Unerbittlich und präzise
Seine Slide-Technik, etwa in „Bullfrog Blues“, war unerbittlich und präzise, während seine Fähigkeit, Lautstärke und Dynamik zu variieren, ihm erlaubte, eine emotionale Intensität zu schaffen, die das Publikum immer wieder in den Bann zog. Diese klassischen und jazzigen Einflüsse machten Gallagher zu einem der vielseitigsten Gitarristen seiner Zeit, dessen Spiel immer ein bisschen chaotisch, aber zugleich tief durchdacht war.
Das Beeindruckende an Rory Gallaghers Spielweise war ja, dass er die Grenzen des Bluesrock erkannte und sie sie aufriss. Die typischen pentatonischen und Blues-Skalen reichten dem Iren längst nicht. Durch die Nutzung von klassischen und jazzigen Elementen verlieh er seinem Stil zusätzliche Tiefe und Komplexität.

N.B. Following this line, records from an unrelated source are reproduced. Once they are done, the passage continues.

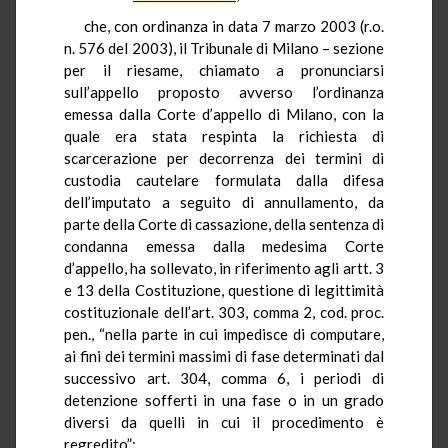
che, con ordinanza in data 7 marzo 2003 (r.o.
n. 576 del 2003), il Tribunale di Milano – sezione
per il riesame, chiamato a pronunciarsi
sull’appello proposto avverso l’ordinanza
emessa dalla Corte d’appello di Milano, con la
quale era stata respinta la richiesta di
scarcerazione per decorrenza dei termini di
custodia cautelare formulata dalla difesa
dell’imputato a seguito di annullamento, da
parte della Corte di cassazione, della sentenza di
condanna emessa dalla medesima Corte
d’appello, ha sollevato, in riferimento agli artt. 3
e 13 della Costituzione, questione di legittimità
costituzionale dell’art. 303, comma 2, cod. proc.
pen., “nella parte in cui impedisce di computare,
ai fini dei termini massimi di fase determinati dal
successivo art. 304, comma 6, i periodi di
detenzione sofferti in una fase o in un grado
diversi da quelli in cui il procedimento è
regredito”;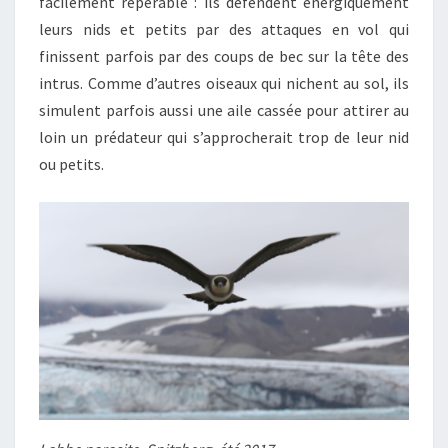
facilement repérable : ils défendent énergiquement
leurs nids et petits par des attaques en vol qui
finissent parfois par des coups de bec sur la tête des
intrus. Comme d’autres oiseaux qui nichent au sol, ils
simulent parfois aussi une aile cassée pour attirer au
loin un prédateur qui s’approcherait trop de leur nid
ou petits.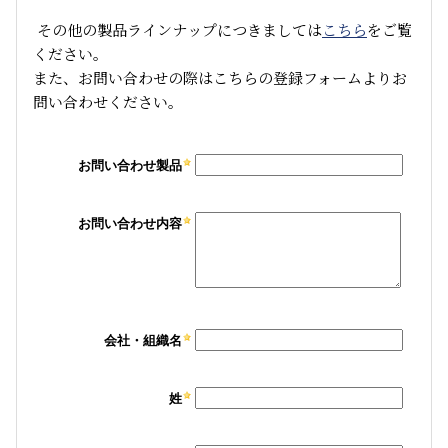
その他の製品ラインナップにつきましては
こちら
をご覧
ください。
また、お問い合わせの際はこちらの登録フォームよりお
問い合わせください。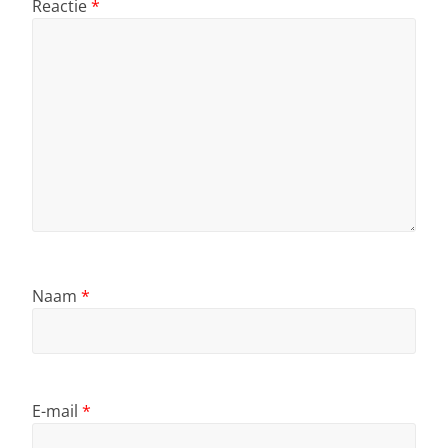
Reactie
*
Naam
*
E-mail
*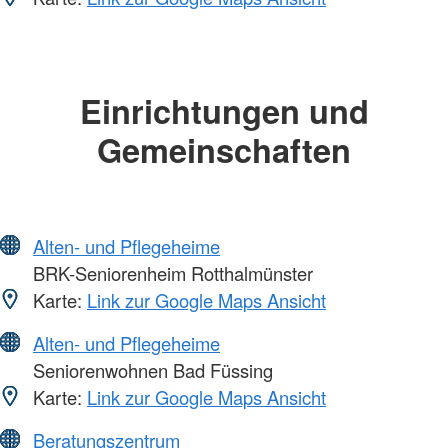
Einrichtungen und
Gemeinschaften
Alten- und Pflegeheime
BRK-Seniorenheim Rotthalmünster
Karte:
Link zur Google Maps Ansicht
Alten- und Pflegeheime
Seniorenwohnen Bad Füssing
Karte:
Link zur Google Maps Ansicht
Beratungszentrum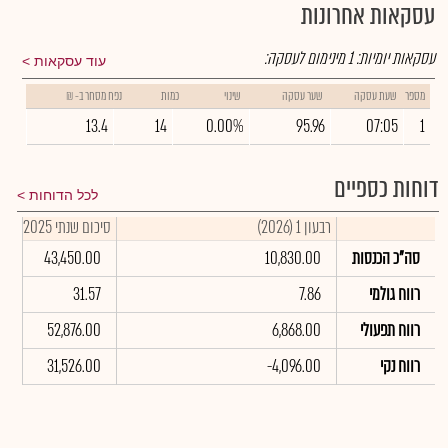
עסקאות אחרונות
עסקאות יומיות:
1
מינימום לעסקה:
עוד עסקאות
מספר
שעת עסקה
שער עסקה
שינוי
כמות
נפח מסחר ב- ₪
13.4
14
0.00%
95.96
07:05
1
דוחות כספיים
לכל הדוחות
רבעון 1 (2026)
סיכום שנתי 2025
סה"כ הכנסות
10,830.00
43,450.00
רווח גולמי
7.86
31.57
רווח תפעולי
6,868.00
52,876.00
רווח נקי
-4,096.00
31,526.00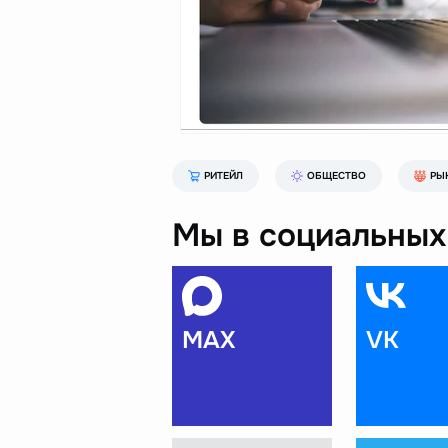
РИТЕЙЛ
ОБЩЕСТВО
РЫ
Мы в социальных 
MAX
VK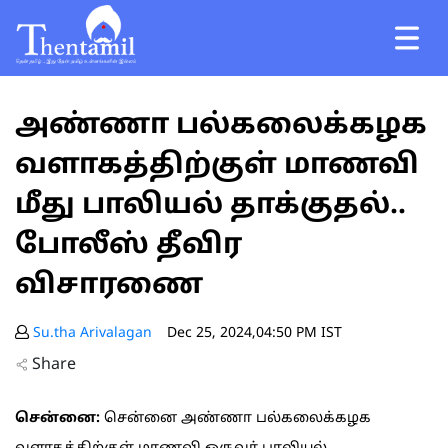
அண்ணா பல்கலைக்கழக
வளாகத்திற்குள் மாணவி
மீது பாலியல் தாக்குதல்..
போலீஸ் தீவிர
விசாரணை
Su.tha Arivalagan
Dec 25, 2024,04:50 PM IST
Share
சென்னை:
சென்னை அண்ணா பல்கலைக்கழக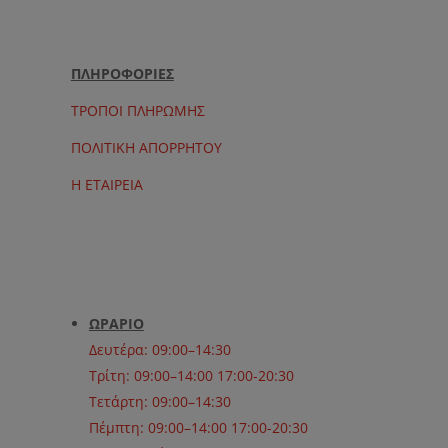
ΠΛΗΡΟΦΟΡΙΕΣ
ΤΡΟΠΟΙ ΠΛΗΡΩΜΗΣ
ΠΟΛΙΤΙΚΗ ΑΠΟΡΡΗΤΟΥ
Η ΕΤΑΙΡΕΙΑ
ΩΡΑΡΙΟ
Δευτέρα: 09:00–14:30
Τρίτη: 09:00–14:00 17:00-20:30
Τετάρτη: 09:00–14:30
Πέμπτη: 09:00–14:00 17:00-20:30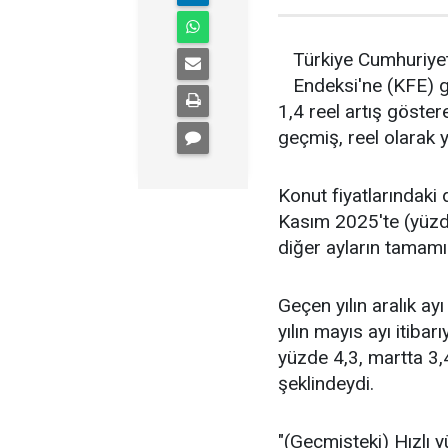
Türkiye Cumhuriye
Endeksi'ne (KFE) g
1,4 reel artış göstere
geçmiş, reel olarak 
Konut fiyatlarındaki
Kasım 2025'te (yüzd
diğer ayların tamamı
Geçen yılın aralık ayı
yılın mayıs ayı itiba
yüzde 4,3, martta 3,4
şeklindeydi.
"(Geçmişteki) Hızlı 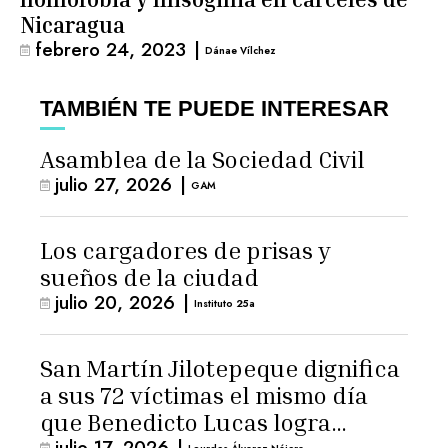
Nicaragua
febrero 24, 2023
|
Dánae Vílchez
TAMBIÉN TE PUEDE INTERESAR
Asamblea de la Sociedad Civil
julio 27, 2026
|
GAM
Los cargadores de prisas y
sueños de la ciudad
julio 20, 2026
|
Instituto 25a
San Martín Jilotepeque dignifica
a sus 72 víctimas el mismo día
que Benedicto Lucas logra
julio 17, 2026
|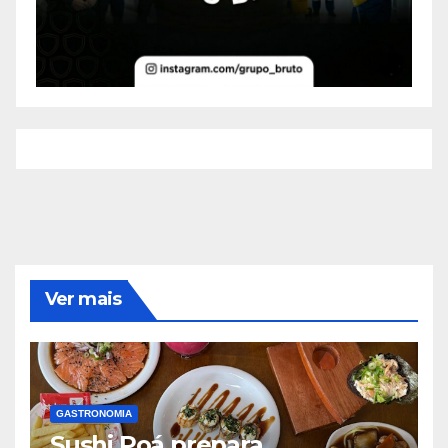
Ver mais
GASTRONOMIA
Sushi Poá prepara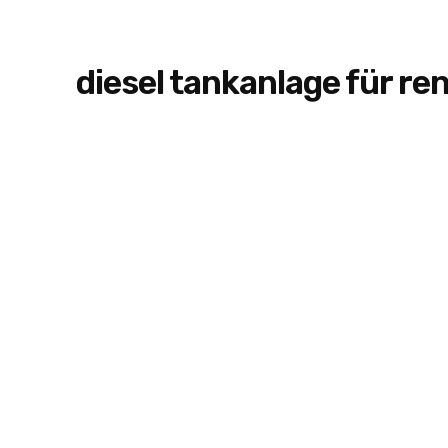
diesel tankanlage für r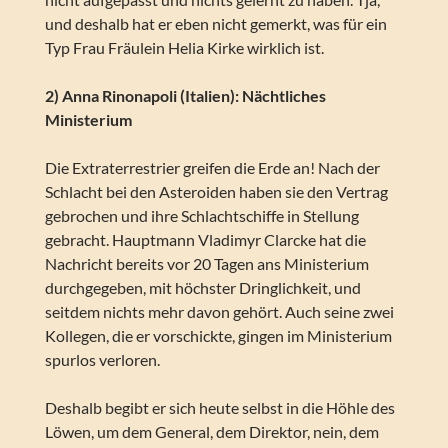
und deshalb hat er eben nicht gemerkt, was für ein
Typ Frau Fräulein Helia Kirke wirklich ist.
2) Anna Rinonapoli (Italien): Nächtliches
Ministerium
Die Extraterrestrier greifen die Erde an! Nach der
Schlacht bei den Asteroiden haben sie den Vertrag
gebrochen und ihre Schlachtschiffe in Stellung
gebracht. Hauptmann Vladimyr Clarcke hat die
Nachricht bereits vor 20 Tagen ans Ministerium
durchgegeben, mit höchster Dringlichkeit, und
seitdem nichts mehr davon gehört. Auch seine zwei
Kollegen, die er vorschickte, gingen im Ministerium
spurlos verloren.
Deshalb begibt er sich heute selbst in die Höhle des
Löwen, um dem General, dem Direktor, nein, dem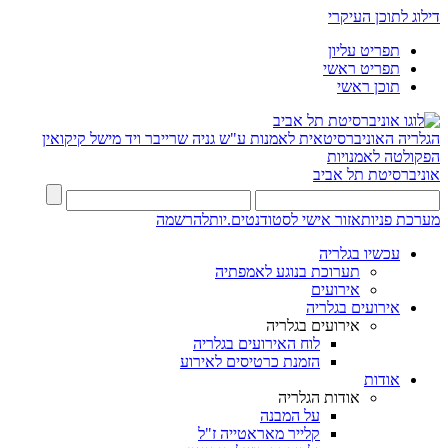
דילוג לתוכן העיקרי
תפריט עליון
תפריט ראשי
תוכן ראשי
הגלריה האוניברסיטאית לאמנות ע"ש גניה שרייבר ויד מישל קיקואין
הפקולטה לאמנויות
אוניברסיטת תל אביב
מערכת פניות
אזור אישי לסטודנטים.יות
להרשמה
עכשיו בגלריה
תערוכת בנוגע לאמפתיה
אירועים
אירועים בגלריה
אירועים בגלריה
לוח האירועים בגלריה
הזמנת כרטיסים לאירוע
אודות
אודות הגלריה
על המבנה
קלייר מאראטייה ז"ל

Rory Gallagher, der Jazz und die Klassik
In Songs wie „A Million Miles Away“ oder „Walk on Hot Coals“ experimentierte Gallagher mit diesen Skalen, indem er Akkorderweiterungen und harmonische Wendungen nutzte, die oft an Jazz-Improvisationen erinnerten. Sein Gefühl für Harmonie ermöglichte es ihm, einen breiteren tonalen Raum zu erkunden, und gab seinen Soli eine fast narrative Qualität. Er konnte melodische Motive entwickeln und diese wie ein Jazzmusiker variieren, wodurch seine Improvisationen sowohl strukturiert als auch spontan klangen.
Klassische Einflüsse werden besonders deutlich in einigen seiner akkordbasierten Soli und Arpeggios, die mit einer fast barocken Präzision spielte. In Songs wie „Edged in Blue“ verwendet er langsame, melodische Läufe, die an klassische Gitarrenstücke erinnern, mit einem Sinn für Phrasierung und Dynamik, der weit über den typischen Bluesrock hinausgeht.
Eine weitere jazzige Technik, die Gallagher häufig einsetzte, war der Gebrauch von chromatischen Läufen. Diese halfen ihm, Spannungen aufzubauen, bevor er sie in einem emotionalen Ausbruch auflöste – eine Technik, die in Jazz-Soli häufig zu finden ist. Chromatik nutzte er nicht nur in seinen Soli, sondern auch in seinen Riffs, was ihm half, dem Bluesrock eine zusätzliche Schicht von Komplexität zu verleihen, ohne dabei den emotionalen Kern seiner Musik zu verlieren.
Ein richtig guter Abend
Gallaghers Fähigkeit, Elemente aus der Klassik und dem Jazz in seine Musik zu integrieren, machte ihn zu einem einzigartigen Gitarristen, der nicht nur die rohe Energie des Blues verkörperte, sondern auch die Raffinesse und Vielseitigkeit eines Musikers, der immer nach neuen Wegen suchte, seine Ausdrucksmöglichkeiten zu erweitern.
Ich muss zugeben, dass es Momente an diesem Abend gab, in denen ich an alte Konzerte mit Gallagher denken musste und doch etwas wehmütig wurde. Alles in allem war das Konzert von Gerry McAvoy’s Band Of Friends eine tolle Darbietung und eine fantastische Hommage an Rory Gallagher, die dessen komplexes musikalisches Erbe feierte, während Davy Knowles seinen eigenen Platz in diesem Rockkosmos behauptete. Wer dem Man von der Isle of Man genau zuhörte, konnte viele Elemente Gallaghers hören, die er intelligent in sein Spiel integrierte. Natürlich kann das ein Liveerlebnis mit Rory nicht ersetzen. Aber das war dennoch ein richtig guter Abend.